Primero, no ir al encuentro del público dándose a conocer, exponiendo…Por tanto, alejarse de la dimensión utilitaria y desprofesionalizarse.

Segundo, de forma similar a la reivindicación de la acción en el terreno político que hemos expuesto, desligarse de las condiciones de época y pasar del campo de la producción –donde las obras se evalúan, se validan, se clasifica, se exponen…- al “campo de la acción” (23); un “arte comunista” donde se suprima la separación entre “el creador y el consumidor cultural” (Ibíd.). Una propuesta, podríamos decir, heroica quizá sólo al alcance de quienes ya tengan resueltos sus medios de vida. Por el contrario, a los artistas españoles -a la luz de estudios recientes como el realizado por Marta Pérez Ibáñez e Isidro López-Aparicio- al igual que los extranjeros es la profesionalización lo que justamente les preocupa. En este sentido, los trabajos de otros dos autores franceses, Pierre Bourdieu y Nathalie Heinich o de un modo más festivo, pero también esclarecedor, del español Juan Antonio Ramírez han hecho hincapié sociológico en la complejidad de los actores y relaciones dentro del campo o del ecosistema que conforman.

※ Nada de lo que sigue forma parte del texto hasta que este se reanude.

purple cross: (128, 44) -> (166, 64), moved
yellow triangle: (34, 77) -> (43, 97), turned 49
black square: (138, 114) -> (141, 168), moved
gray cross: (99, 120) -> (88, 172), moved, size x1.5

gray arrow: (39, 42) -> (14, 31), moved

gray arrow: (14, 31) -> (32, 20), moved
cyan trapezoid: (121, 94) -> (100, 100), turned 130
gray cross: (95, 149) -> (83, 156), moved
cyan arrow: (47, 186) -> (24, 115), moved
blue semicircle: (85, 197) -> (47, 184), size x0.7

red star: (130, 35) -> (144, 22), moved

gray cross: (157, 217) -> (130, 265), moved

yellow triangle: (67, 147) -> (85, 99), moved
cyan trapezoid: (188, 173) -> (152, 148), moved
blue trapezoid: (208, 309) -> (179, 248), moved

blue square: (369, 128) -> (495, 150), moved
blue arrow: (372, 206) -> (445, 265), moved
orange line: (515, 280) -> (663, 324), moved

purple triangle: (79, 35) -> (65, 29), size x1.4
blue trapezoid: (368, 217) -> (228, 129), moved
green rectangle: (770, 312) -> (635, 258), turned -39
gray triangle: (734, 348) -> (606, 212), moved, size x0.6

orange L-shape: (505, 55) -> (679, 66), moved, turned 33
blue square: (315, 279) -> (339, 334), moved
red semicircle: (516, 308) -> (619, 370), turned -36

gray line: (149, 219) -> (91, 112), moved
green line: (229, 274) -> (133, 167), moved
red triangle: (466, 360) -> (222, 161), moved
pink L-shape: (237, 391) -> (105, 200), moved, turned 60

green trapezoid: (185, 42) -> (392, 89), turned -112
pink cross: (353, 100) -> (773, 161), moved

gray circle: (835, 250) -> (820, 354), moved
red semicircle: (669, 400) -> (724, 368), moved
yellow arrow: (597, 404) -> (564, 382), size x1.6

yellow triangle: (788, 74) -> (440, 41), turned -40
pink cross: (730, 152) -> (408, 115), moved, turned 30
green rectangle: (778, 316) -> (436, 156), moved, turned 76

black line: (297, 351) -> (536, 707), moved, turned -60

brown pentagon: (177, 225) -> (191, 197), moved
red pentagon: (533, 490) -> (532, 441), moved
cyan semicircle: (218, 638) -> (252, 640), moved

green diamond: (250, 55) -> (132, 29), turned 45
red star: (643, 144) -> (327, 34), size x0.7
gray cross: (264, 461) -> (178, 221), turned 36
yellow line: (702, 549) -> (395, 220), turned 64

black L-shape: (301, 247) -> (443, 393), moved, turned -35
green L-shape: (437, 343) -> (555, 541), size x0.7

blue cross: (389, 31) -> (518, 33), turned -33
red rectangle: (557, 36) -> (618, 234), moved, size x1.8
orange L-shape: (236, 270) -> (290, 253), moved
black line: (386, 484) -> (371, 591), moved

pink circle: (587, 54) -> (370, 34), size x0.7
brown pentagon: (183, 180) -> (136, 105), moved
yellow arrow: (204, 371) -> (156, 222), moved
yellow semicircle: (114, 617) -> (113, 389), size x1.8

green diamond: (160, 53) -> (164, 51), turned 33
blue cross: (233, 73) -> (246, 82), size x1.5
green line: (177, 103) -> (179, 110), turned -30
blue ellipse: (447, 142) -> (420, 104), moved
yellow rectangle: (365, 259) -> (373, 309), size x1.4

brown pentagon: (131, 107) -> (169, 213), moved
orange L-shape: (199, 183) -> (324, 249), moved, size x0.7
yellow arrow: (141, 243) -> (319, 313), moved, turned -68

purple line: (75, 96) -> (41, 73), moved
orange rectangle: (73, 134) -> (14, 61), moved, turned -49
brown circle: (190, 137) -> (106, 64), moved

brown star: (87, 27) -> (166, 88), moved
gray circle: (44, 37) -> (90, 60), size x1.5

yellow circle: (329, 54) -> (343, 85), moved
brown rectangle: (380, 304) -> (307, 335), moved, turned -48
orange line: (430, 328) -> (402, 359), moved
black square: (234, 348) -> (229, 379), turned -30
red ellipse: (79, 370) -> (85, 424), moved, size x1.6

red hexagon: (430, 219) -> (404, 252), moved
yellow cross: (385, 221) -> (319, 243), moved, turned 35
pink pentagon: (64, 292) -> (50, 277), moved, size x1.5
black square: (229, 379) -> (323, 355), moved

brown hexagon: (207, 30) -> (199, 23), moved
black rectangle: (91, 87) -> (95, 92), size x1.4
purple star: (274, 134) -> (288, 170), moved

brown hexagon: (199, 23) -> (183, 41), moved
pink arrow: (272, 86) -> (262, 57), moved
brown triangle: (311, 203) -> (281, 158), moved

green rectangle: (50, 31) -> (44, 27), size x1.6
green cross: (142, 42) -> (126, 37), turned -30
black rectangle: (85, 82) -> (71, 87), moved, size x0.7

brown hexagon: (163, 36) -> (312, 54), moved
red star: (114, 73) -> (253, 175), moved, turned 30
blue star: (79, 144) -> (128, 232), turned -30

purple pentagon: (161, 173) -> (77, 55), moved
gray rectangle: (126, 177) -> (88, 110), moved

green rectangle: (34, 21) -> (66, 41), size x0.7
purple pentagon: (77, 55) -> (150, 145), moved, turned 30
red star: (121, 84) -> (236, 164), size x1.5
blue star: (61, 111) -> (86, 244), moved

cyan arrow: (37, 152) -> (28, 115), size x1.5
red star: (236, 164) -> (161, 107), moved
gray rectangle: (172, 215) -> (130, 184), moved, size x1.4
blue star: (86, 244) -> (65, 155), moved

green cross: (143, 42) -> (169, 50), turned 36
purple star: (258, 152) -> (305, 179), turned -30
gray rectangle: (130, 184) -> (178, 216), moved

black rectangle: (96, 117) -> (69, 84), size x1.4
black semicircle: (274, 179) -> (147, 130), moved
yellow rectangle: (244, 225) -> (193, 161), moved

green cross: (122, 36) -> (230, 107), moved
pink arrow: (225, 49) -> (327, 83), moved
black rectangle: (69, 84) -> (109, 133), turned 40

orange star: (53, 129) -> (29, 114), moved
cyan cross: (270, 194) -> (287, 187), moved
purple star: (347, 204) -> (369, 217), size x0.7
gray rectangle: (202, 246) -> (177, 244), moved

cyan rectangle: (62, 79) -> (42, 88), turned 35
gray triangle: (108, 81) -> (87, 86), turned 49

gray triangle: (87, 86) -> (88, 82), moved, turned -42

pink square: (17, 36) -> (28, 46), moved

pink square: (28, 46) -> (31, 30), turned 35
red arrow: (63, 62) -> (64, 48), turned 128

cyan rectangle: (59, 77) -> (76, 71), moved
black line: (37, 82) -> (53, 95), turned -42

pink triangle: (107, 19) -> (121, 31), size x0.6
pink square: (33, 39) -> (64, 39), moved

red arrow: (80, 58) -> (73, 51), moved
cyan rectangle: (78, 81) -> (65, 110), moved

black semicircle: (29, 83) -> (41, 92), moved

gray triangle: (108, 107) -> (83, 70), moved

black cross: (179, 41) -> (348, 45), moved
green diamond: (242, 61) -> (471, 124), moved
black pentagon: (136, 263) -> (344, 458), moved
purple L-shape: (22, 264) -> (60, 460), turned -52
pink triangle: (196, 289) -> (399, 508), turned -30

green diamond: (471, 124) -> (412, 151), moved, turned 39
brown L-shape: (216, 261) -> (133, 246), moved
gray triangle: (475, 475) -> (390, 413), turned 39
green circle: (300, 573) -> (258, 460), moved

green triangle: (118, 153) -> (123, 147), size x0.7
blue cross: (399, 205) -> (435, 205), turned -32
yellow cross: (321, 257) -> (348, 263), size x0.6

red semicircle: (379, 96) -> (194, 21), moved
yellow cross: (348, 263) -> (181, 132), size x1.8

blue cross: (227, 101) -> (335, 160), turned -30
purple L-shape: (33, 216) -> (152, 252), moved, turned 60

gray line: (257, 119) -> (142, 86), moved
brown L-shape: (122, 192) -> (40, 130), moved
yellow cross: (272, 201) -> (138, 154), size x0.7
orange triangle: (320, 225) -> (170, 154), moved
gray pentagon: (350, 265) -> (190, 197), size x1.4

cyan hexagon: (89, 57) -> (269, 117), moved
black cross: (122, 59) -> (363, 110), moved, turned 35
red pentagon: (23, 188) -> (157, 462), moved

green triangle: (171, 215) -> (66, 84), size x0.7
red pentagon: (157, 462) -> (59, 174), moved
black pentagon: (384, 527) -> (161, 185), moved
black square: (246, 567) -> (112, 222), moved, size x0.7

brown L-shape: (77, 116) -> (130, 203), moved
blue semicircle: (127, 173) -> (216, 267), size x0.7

La presentación crítica que, mejor o peor, hemos realizado no ha mencionado siquiera otros temas tratados por el autor como el de convergencia entre la educación y los procesos estatalizadores, la discusión sobre la llamada excepcionalidad de la cultura en tanto que bien económico, la industria cultural o diversos e interesantes análisis históricos como los centrados en la figura de Cicerón. Sobre todos ellos, Brossat propone ideas interesantes que hacen recomendable la atenta lectura de este libro.

Material suplementario
BIBLIOGRAFÍA
Benjamin, W. (1973) Discursos interrumpidos I. Madrid: Taurus.
Bourdieu, P. (1975) Las reglas del arte. Génesis y estructura del campo literario. Barcelona: Anagrama.
Heinich, N. (2017) El paradigma del arte contemporáneo: estructuras de una revolución artística. Madrid: Casimiro.
Lyotard, J.F. (1986) La condición postmoderna. Informe sobre el saber. Madrid: Cátedra.
Pérez Ibáñez, M y López-Aparicio, I. (2018) La actividad económica de los/las artistas en España. Estudio y análisis. Granada: Universidad de Granada.
Ramírez, J.A. (1994) Ecosistema y explosión de las artes. Barcelona: Anagrama.